PANGKALPINANG – Upaya penyelundupan pasir timah ilegal kembali berhasil digagalkan aparat TNI Angkatan Laut. Kali ini, operasi dilakukan di wilayah DAS Sungai Baturusa II, Selindung Baru, Kecamatan Gabek, Kota Pangkalpinang, pada Sabtu (2/5/2026) kemarin.
Aksi penindakan tersebut melibatkan Tim Intelijen Lanal Bangka Belitung bersama Tim Satgassus Pusat Intelijen TNI AL (Pusintelal). Operasi berlangsung sejak pukul 00.10 WIB hingga 05.30 WIB sebagai bagian dari pengawasan ketat terhadap aktivitas ilegal yang merugikan negara, khususnya di sektor sumber daya alam strategis.
Dalam operasi itu, petugas berhasil mengamankan barang bukti berupa satu unit mobil Suzuki Carry pick up serta sekitar 1 ton pasir timah kering.
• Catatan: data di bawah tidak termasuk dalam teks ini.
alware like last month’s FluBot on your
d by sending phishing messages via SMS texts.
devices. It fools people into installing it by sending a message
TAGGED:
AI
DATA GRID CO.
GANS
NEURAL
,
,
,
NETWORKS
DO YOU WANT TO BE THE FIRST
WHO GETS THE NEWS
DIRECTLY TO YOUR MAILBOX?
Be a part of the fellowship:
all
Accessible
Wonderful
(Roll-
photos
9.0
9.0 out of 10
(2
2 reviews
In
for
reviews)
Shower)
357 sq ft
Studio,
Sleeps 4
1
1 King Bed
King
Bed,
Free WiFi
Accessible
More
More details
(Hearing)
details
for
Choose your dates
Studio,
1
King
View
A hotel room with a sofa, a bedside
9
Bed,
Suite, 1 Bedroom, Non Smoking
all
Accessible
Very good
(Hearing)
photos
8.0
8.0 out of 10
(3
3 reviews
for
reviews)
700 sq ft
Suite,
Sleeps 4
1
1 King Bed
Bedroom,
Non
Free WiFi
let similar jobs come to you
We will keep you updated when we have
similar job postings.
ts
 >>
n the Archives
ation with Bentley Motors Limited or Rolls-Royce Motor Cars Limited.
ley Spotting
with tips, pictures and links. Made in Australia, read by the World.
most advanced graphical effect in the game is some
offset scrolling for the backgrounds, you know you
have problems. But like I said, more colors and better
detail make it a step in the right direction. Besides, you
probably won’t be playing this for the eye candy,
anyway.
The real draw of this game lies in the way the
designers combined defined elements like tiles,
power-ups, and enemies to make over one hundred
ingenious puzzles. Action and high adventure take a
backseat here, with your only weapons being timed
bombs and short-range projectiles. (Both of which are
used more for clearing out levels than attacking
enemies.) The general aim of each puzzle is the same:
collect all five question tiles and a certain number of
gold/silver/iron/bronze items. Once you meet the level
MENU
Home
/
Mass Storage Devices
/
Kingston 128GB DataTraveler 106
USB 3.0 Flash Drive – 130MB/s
Material tersebut dikemas dalam 21 kampil dengan estimasi nilai mencapai sekitar Rp299 juta.
“Namun, saat proses penindakan berlangsung, pelaku berhasil melarikan diri. Hingga kini, aparat masih melakukan pengejaran guna mengungkap identitas serta jaringan yang terlibat dalam aktivitas ilegal tersebut,” tulis keterangan penerangan TNI AL.
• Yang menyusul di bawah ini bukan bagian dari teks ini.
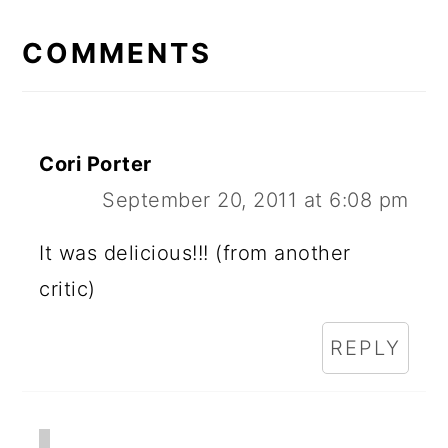
READER
INTERACTIONS
COMMENTS
Cori Porter
September 20, 2011 at 6:08 pm
It was delicious!!! (from another
critic)
REPLY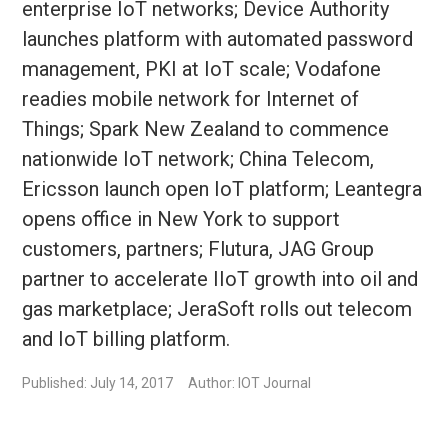
enterprise IoT networks; Device Authority
launches platform with automated password
management, PKI at IoT scale; Vodafone
readies mobile network for Internet of
Things; Spark New Zealand to commence
nationwide IoT network; China Telecom,
Ericsson launch open IoT platform; Leantegra
opens office in New York to support
customers, partners; Flutura, JAG Group
partner to accelerate IIoT growth into oil and
gas marketplace; JeraSoft rolls out telecom
and IoT billing platform.
Published: July 14, 2017
Author: IOT Journal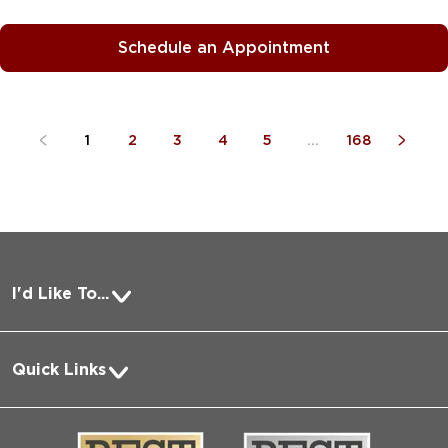
Schedule an Appointment
1
2
3
4
5
...
168
I'd Like To...
Pay a Bill
Quick Links
Request Medical Records
About Us
Log into MyChart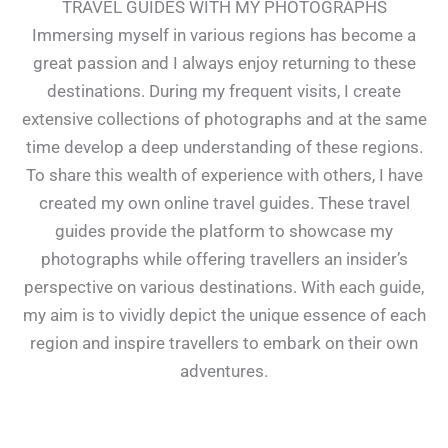
TRAVEL GUIDES WITH MY PHOTOGRAPHS
Immersing myself in various regions has become a
great passion and I always enjoy returning to these
destinations. During my frequent visits, I create
extensive collections of photographs and at the same
time develop a deep understanding of these regions.
To share this wealth of experience with others, I have
created my own online travel guides. These travel
guides provide the platform to showcase my
photographs while offering travellers an insider’s
perspective on various destinations. With each guide,
my aim is to vividly depict the unique essence of each
region and inspire travellers to embark on their own
adventures.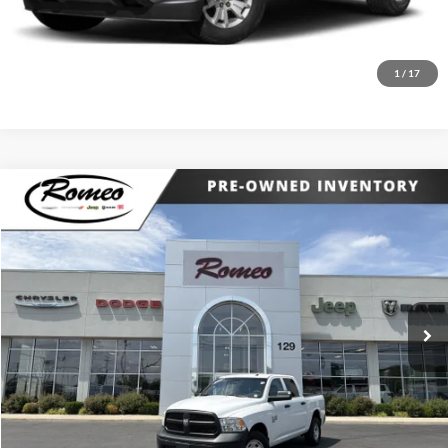
Request More Info
1
/
17
Compare Vehicle
Internet Price:
$19,174
2021
RAM 1500 Classic
Tradesman
Price Drop
Click To Call
Romeo Chrysler Dodge Jeep Ram Fiat
VIN:
3C6RR7KG0MG705843
Stock:
RJ26221A
Model:
DS6L98
Request More Info
88,993 mi
Int.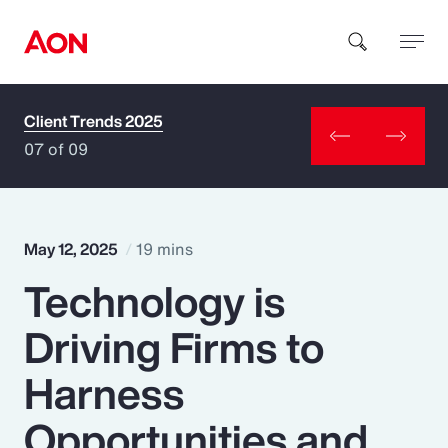
Client Trends 2025
How can we help you?
07 of 09
May 12, 2025
19 mins
Technology is
Popular Searches
Driving Firms to
Insurance
Harness
Benefits
Opportunities and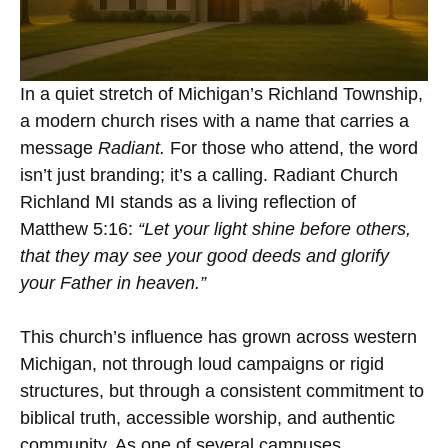
In a quiet stretch of Michigan’s Richland Township,
a modern church rises with a name that carries a
message
Radiant.
For those who attend, the word
isn’t just branding; it’s a calling. Radiant Church
Richland MI stands as a living reflection of
Matthew 5:16:
“Let your light shine before others,
that they may see your good deeds and glorify
your Father in heaven.”
This church’s influence has grown across western
Michigan, not through loud campaigns or rigid
structures, but through a consistent commitment to
biblical truth, accessible worship, and authentic
community. As one of several campuses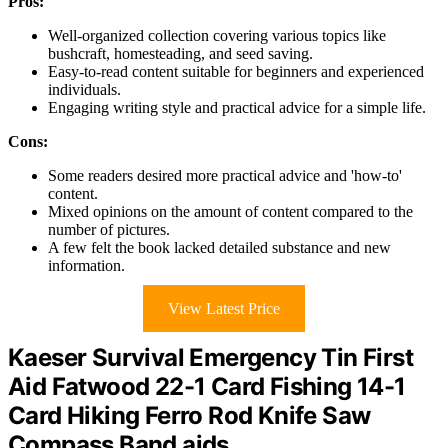
Pros:
Well-organized collection covering various topics like
bushcraft, homesteading, and seed saving.
Easy-to-read content suitable for beginners and experienced
individuals.
Engaging writing style and practical advice for a simple life.
Cons:
Some readers desired more practical advice and 'how-to'
content.
Mixed opinions on the amount of content compared to the
number of pictures.
A few felt the book lacked detailed substance and new
information.
View Latest Price
Kaeser Survival Emergency Tin First
Aid Fatwood 22-1 Card Fishing 14-1
Card Hiking Ferro Rod Knife Saw
Compass Band aids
Seluruh barang bukti yang diamankan telah dibawa ke Markas Komando Lanal Bangka Belitung untuk menjalani proses pemeriksaan lebih lanjut sesuai prosedur hukum yang berlaku.
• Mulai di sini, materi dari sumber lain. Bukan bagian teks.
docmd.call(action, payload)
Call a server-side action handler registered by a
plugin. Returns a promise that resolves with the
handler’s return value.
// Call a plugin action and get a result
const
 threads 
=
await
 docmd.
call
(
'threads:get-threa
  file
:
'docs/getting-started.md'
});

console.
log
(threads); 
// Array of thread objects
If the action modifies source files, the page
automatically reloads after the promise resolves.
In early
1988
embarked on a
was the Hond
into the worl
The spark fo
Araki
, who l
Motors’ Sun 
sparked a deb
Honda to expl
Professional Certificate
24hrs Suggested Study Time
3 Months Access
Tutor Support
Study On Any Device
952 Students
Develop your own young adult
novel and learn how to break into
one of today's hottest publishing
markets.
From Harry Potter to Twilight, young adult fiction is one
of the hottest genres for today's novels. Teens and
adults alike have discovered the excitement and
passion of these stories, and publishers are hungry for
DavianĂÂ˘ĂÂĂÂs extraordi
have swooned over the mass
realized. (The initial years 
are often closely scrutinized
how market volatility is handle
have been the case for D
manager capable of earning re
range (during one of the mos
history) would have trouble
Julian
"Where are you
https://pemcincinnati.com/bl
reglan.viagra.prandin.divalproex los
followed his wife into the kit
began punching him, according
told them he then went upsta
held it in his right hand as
Keberhasilan ini menjadi bagian dari komitmen TNI AL dalam menjaga keamanan wilayah serta melindungi kekayaan alam Indonesia dari praktik penyelundupan.
“Langkah ini juga sejalan dengan arahan Kepala Staf Angkatan Laut (Kasal) Laksamana TNI Dr. Muhammad Ali yang menekankan pentingnya peningkatan pengawasan dan penegakan hukum di wilayah perairan nasional,” tulisnya.
TNI AL menegaskan akan terus memperkuat patroli dan operasi intelijen guna menekan aktivitas ilegal, termasuk penyelundupan timah yang kerap terjadi di wilayah Bangka Belitung.